Make sure you add an empty Click event handler for the button as follows:

private void MainButton_Click(object sender, RoutedEventArgs e)

{

}

Now run the application in debug mode by pressing F5. As you can expect, clicking the button has no effect because the event handler is empty. With the application running, change the event handler as follows:

private void MainButton_Click(object sender, RoutedEventArgs e)

{

    MessageBox.Show("You clicked!");

}

If you now click the Hot Reload button in the toolbar, your edits will be applied without restarting the application, which means that you can click the button and see the message box appear (see Figure 44). A faster shortcut to enabling Hot Reload is described in the next paragraphs about Hot Reload settings.

Figure 44: Code Changes After Hot Reload

Hot Reload is a good feature that improves productivity when debugging; however, it cannot be used in every situation. For example, an event handler is a perfect place because it gives enough time to the debugger to inject code and make it discoverable by the application.
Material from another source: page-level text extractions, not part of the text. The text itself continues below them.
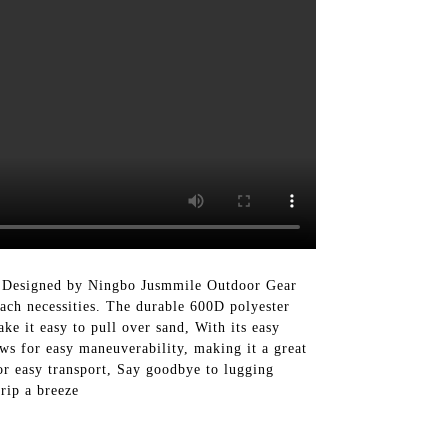
 Designed by Ningbo Jusmmile Outdoor Gear
each necessities. The durable 600D polyester
ke it easy to pull over sand, With its easy
ows for easy maneuverability, making it a great
for easy transport, Say goodbye to lugging
rip a breeze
There are other specific circumstances in which Hot Reload can be used, as you will discover in the next section.

Scenarios supported by Hot Reload

At this writing, Hot Reload works with the following code edit types:

·     Adding, editing, or removing custom Attribute objects.

·     Adding or updating record struct blocks (available in C# 10).
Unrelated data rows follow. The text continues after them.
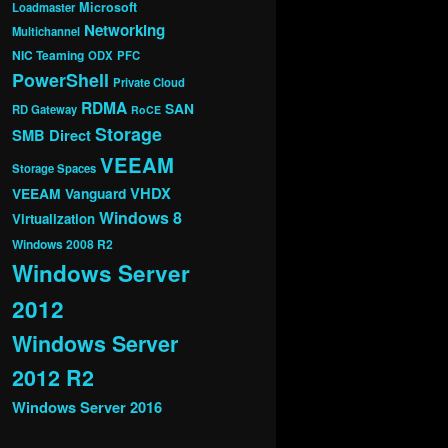
Microsoft
Loadmaster
Networking
Multichannel
NIC Teaming
ODX
PFC
PowerShell
Private Cloud
RDMA
SAN
RD Gateway
RoCE
Storage
SMB Direct
VEEAM
Storage Spaces
VHDX
VEEAM Vanguard
Windows 8
Virtualization
Windows 2008 R2
Windows Server
2012
Windows Server
2012 R2
Windows Server 2016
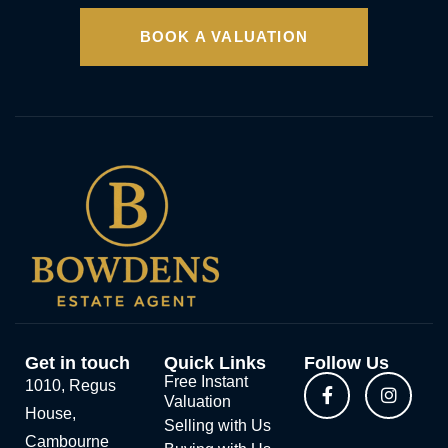
BOOK A VALUATION
Get in touch
Quick Links
Follow Us
Free Instant
1010, Regus
Valuation
House,
Selling with Us
Cambourne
·     Adding or updating #line directives.

·     Editing Switch expressions.

·     Editing files with #line directives, including changes to the directive itself.

·     Editing top-level statements (see Chapter 3, “Support for .NET 6” for information about top-level statements).

·     Editing code that uses any of the new C# 10 features, such as global using directives, file-scoped namespaces, improved lambdas, and parameterless struct constructors.

·     Renaming parameters of lambda expressions.

·     Renaming parameters of existing methods.

However, Hot Reload is being continuously improved, so it is reasonable to expect support for additional coding scenarios in the next VS releases. Make sure you read the Visual Studio release notes when a new update is published so you can be aware of what’s new with Hot Reload too.

Tip: If you make changes that are not supported and you try to Hot Reload the application, Visual Studio will show a dialog informing you that a full application restart is required, providing an option to do so.

Hot Reload settings

Hot Reload settings can be controlled in the Options dialog, more specifically by selecting the Debugging > .NET/C++ Hot Reload node (see Figure 45).

Figure 45: Hot Reload Settings

From here you can enable and disable Hot Reload, and you can make Visual Studio invoke Hot Reload when you save files after making changes. This is accomplished by enabling the Apply Hot Reload on File Save option, or by selecting the Hot Reload on File Save command in the Hot Reload menu (see Figure 43). When this option is enabled, you can make changes to your code, save your file, and Hot Reload will be automatically invoked for you.

Improvements to the Attach to Process dialog

As you know, the Visual Studio debugger can be attached to external processes via the Attach to Process dialog, which you enable from the Debug menu. In VS 2022, there is a new option called Automatic refresh, which automatically refreshes the list of processes. Figure 46 shows how it appears.

Figure 46: The New Automatic Refresh Option in the Attach to Process Dialog

Chapter summary

Debugging is such a crucial activity in the application development lifecycle that Microsoft is continuously improving and adding productivity tools to the debugging experience in Visual Studio. VS 2022 offers tools that you can use in the code editor, such as temporary breakpoints, dependent breakpoints, and breakpoint drag-and-drop; and tools like Hot Reload that speed up the way you make changes to your code while debugging. The new and updated features you have seen in this chapter generally apply to C# and C++ code, but there are additional productivity features that are specifically added to the XAML editor, as you will discover in the next chapter.